Estamos hartos de promesas que no terminan de ser efectivas y que a pesar de la publicidad que desde el Comité Nacional de Transporte por Carretera (CNTC) -el órgano legítimo de representación del sector- pretenden vender, nosotros, los afectados principales, no terminamos nunca de palpar materialmente”.
 
Las promesas del Gobierno de Pedro Sánchez para parar la anterior huelga se han mostrado insuficientes. Caso del descuento a los carburantes de 20 céntimos por litro. O directamente no han llegado, como la Ley de la cadena alimentaria al transporte de mercancías por carretera que asegure que no trabajan a pérdidas. Si esta normativa no se aprueba antes del 30 de junio, todo explotará, cuando aún colean en algunos sectores los efectos de la anterior.
 
La guerra en Ucrania, que ha acabado por disparar los precios de los carburantes, ha propiciado que llenar un depósito de tamaño estándar se acerque a los 150 euros. La consecuencia, afirman, es que trabajan a pérdidas. Por ello, uno de sus reclamos es el de aumentar al doble el descuento estatal a los combustibles, para que acabe siendo de 40 céntimos por litro.

¿Qué consecuencias habrá si hay huelga de transportistas?

Con los precedentes tan recientes, no hace falta prácticamente aventurarlas. La rotura de la cadena de suministros tiene un alcance masivo.
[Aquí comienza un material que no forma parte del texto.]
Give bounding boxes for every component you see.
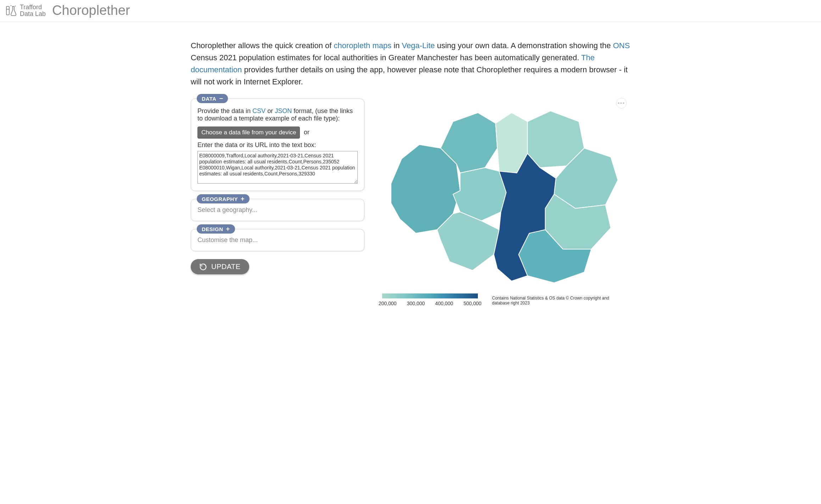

Empresas paralizadas por falta de materia prima, supermercados y locales de restauración con desabastecimiento y clientes sin productos, la mayoría de primera necesidad, como los frescos. Viral fue la imagen de lineales y baldas de leche, pasta, aceites o pescados y carnes con el cartel de “sin existencias por la huelga de transportes”.
 
Pero en ese momento todavía no se notaban con tanto calado los daños colaterales de la guerra en Ucrania tras invasión de Rusia. Por ello, desde Moncloa han advertido que los efectos serían dobles comparados con la anterior. Una nueva huelga dispararía aún más los precios, incrementando la inflación. Las empresas agroalimentarias y de distribución, por su parte, afirman que “no puede permitirse un nuevo paro del sector del transporte por carretera”.
 
El incremento de los costes derivados de la conservación de los alimentos o de su pérdida es otra de las secuelas que citan. “La recuperación de la actividad normal puede extenderse durante varias semanas, prolongando los problemas de desabastecimiento a la población”, puntualiza un comunicado de ASAJA, COAG y UPA, Cooperativas Agroalimentaria y las asociaciones empresariales FIAB, AECOC, ACES, ANGED, ASEDAS, CEDECARNE, FEDEPESCA, Hostelería de España y marcas de Restauración.
 
La cadena agroalimentaria sería una de las más perjudicadas. De hecho, ha pedido “que no sometan a la sociedad a una nueva amenaza”. En plena campaña de exportación al mercado internacional de la fruta de verano, sería un golpe a su centro de flotación.
 
Todo ello sin contar la pérdida de prestigio y las toneladas de desperdicio alimentario que esto conllevaría y el sobreesfuerzo que deberían hacer los sectores de la distribución para cumplir sus funciones con la población. Esto también afectaría a la hostelería y la restauración, que empiezan a ver la luz al final del túnel en el que les metió la pandemia y las restricciones sanitarias con la recuperación del comercio.